Data: Begin

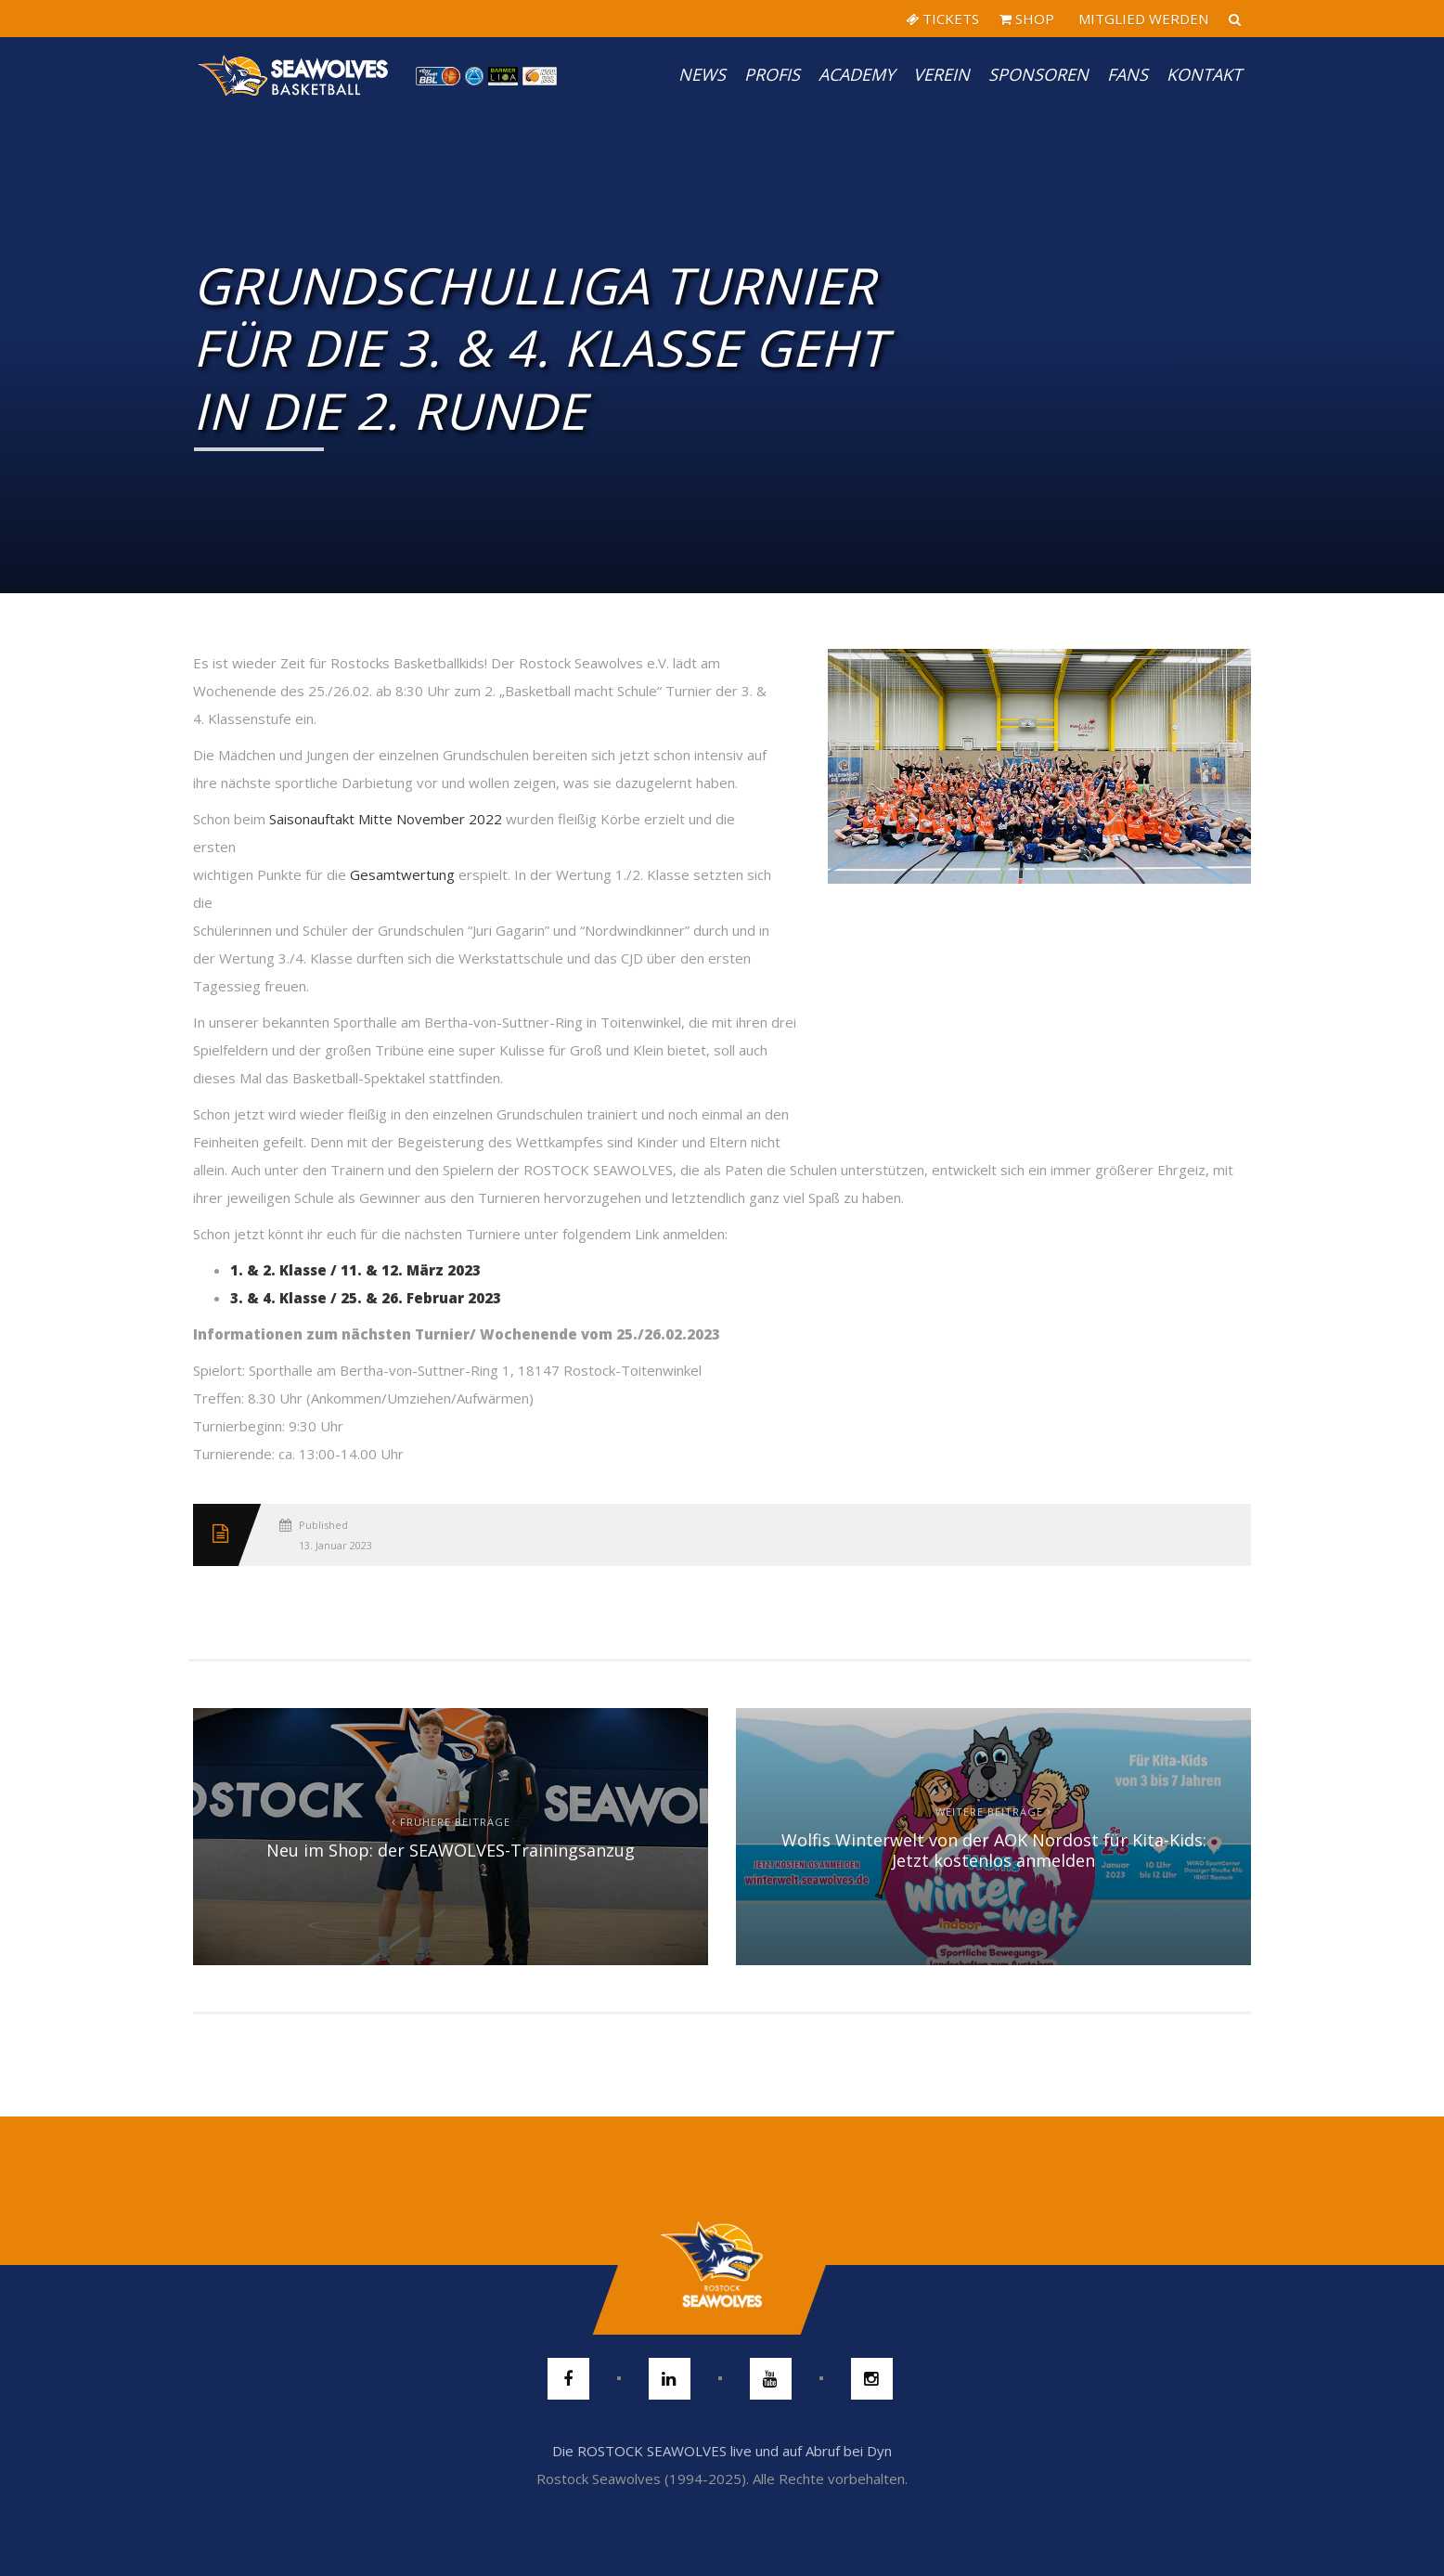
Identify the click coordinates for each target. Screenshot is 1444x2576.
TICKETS (942, 18)
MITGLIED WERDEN (1141, 18)
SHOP (1026, 18)
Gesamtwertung (402, 874)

Data: End

--- What is expected ---
Quote the listing above in full, except for the pictures.

--- Expected answer ---
Identify the click coordinates for each target. Screenshot is 1444x2576.
TICKETS (942, 18)
MITGLIED WERDEN (1141, 18)
SHOP (1026, 18)
Gesamtwertung (402, 874)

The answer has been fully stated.